Mkhize refuted suggestions that the tweets were from a rogue element from within the ANC Youth League given growing calls in recent weeks by some members of the ANCYL from various parts of the country, including KwaZulu-Natal, Gauteng, Eastern Cape and Limpopo calling for the structure to be disbanded.
“Rogue elements would not find expression on our Twitter account because our Twitter account is managed by two people, one of them is a seasoned communicator and one of them is from a communicators organisation and they are someone that we don’t doubt.
“When this incident happened both comrades concerned called me asking whether I had tweeted anything because I equally have access to tweet from the account and I told them no.
“We decided to do some form of an investigation and what we are able to tell for now is that the tweet was done with a Huawei phone and it was done in Cape Town,” Mkhize says.
He says that those calling for the disbandment of the Youth League were not official structures of the league but just individual members.
“For an organisation as sizeable as ours there can’t and there will not always be a convergent of views and under these conditions then you do see, here and there, people doing whatever they feel like.
“People are calling for the disbandment of the Youth League, they are making this against the two letters that have been addressed to the secretary general that have been circulated on social media seeking clarity and promising to go to court if the NEC were to continue,” says Mkhize.
He adds that by the time those members calling for the disbandment marched to Luthuli House, the ANC had already prepared for this eventuality.

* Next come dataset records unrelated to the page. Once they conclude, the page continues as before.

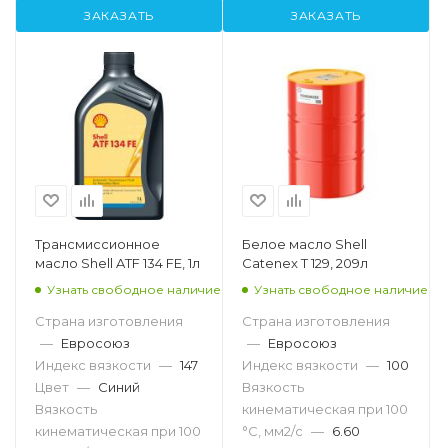
ЗАКАЗАТЬ
ЗАКАЗАТЬ
Tрансмиссионное
Белое масло Shell
масло Shell ATF 134 FE, 1л
Catenex T 129, 209л
Узнать свободное наличие
Узнать свободное наличие
Страна изготовления
Страна изготовления
—
Евросоюз
—
Евросоюз
Индекс вязкости
—
147
Индекс вязкости
—
100
Цвет
—
Синий
Вязкость
Вязкость
кинематическая при 100
кинематическая при 100
°С, мм2/с
—
6.60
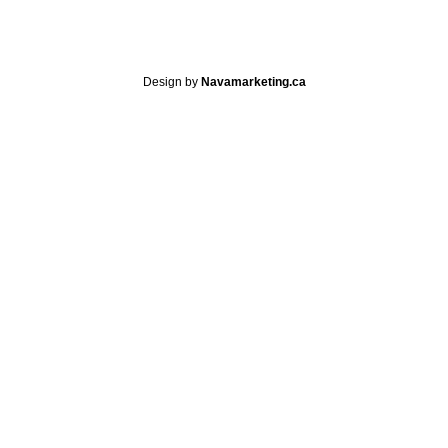
Design by
Navamarketing.ca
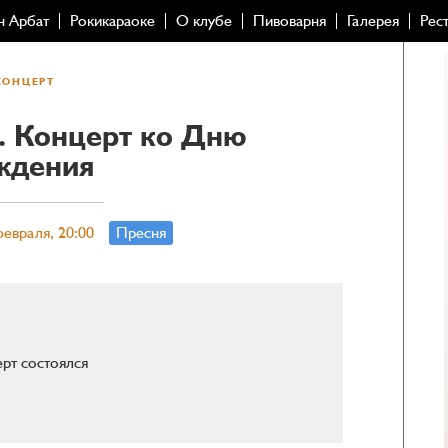
н Арбат
Рокикараоке
О клубе
Пивоварня
Галерея
Рес
КОНЦЕРТ
. Концерт ко Дню
ждения
евраля, 20:00
Пресня
рт состоялся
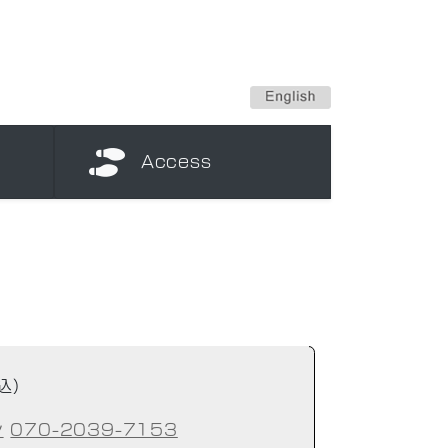
Access
込）
ン
070-2039-7153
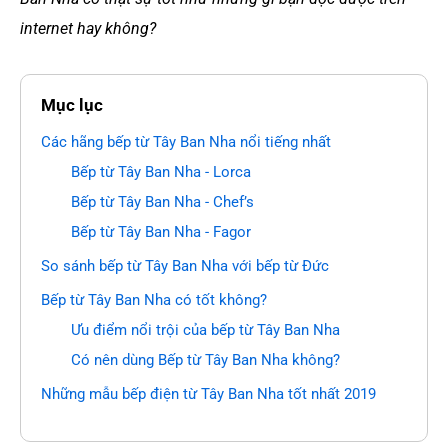
internet hay không?
Mục lục
Các hãng bếp từ Tây Ban Nha nổi tiếng nhất
Bếp từ Tây Ban Nha - Lorca
Bếp từ Tây Ban Nha - Chef’s
Bếp từ Tây Ban Nha - Fagor
So sánh bếp từ Tây Ban Nha với bếp từ Đức
Bếp từ Tây Ban Nha có tốt không?
Ưu điểm nổi trội của bếp từ Tây Ban Nha
Có nên dùng Bếp từ Tây Ban Nha không?
Những mẫu bếp điện từ Tây Ban Nha tốt nhất 2019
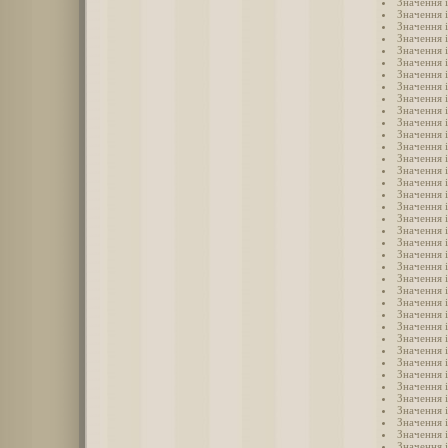
Значення 
Значення 
Значення 
Значення 
Значення 
Значення 
Значення і
Значення 
Значення 
Значення і
Значення 
Значення 
Значення 
Значення і
Значення і
Значення і
Значення і
Значення і
Значення 
Значення 
Значення і
Значення 
Значення 
Значення і
Значення 
Значення і
Значення і
Значення 
Значення 
Значення і
Значення і
Значення 
Значення 
Значення 
Значення 
Значення 
Значення 
Значення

“In the current day and age the ANC, including all its leagues, is on a different political trajectory than before,” Mkhize says.
His says that former Youth League president Fikile Mbalula alongside his secretary general Sihle Zikalala had delivered the 2008 ANCYL conference after their term of office had been due by a year or two and that this was permissible because the organisation was living under certain political realities at the time.
“The ANC in the past three to four years has been flooded with court cases like nobody’s business and I am sure the ANC would have thought of this that whether some wins or lose there’s a probability that some might go to court and challenge the authority and therefore the correctness of the congress through the NEC that we are part of.
“So those are things that different corners or those who use logic would have realised that the ANC is in an awkward position,” says Mkhize.
He adds that those calling for the disbandment were not even involved in activities in their branches but they now had “the energy to go toyi toyi” because they regarded themselves as national leaders with a national appeal and appetite.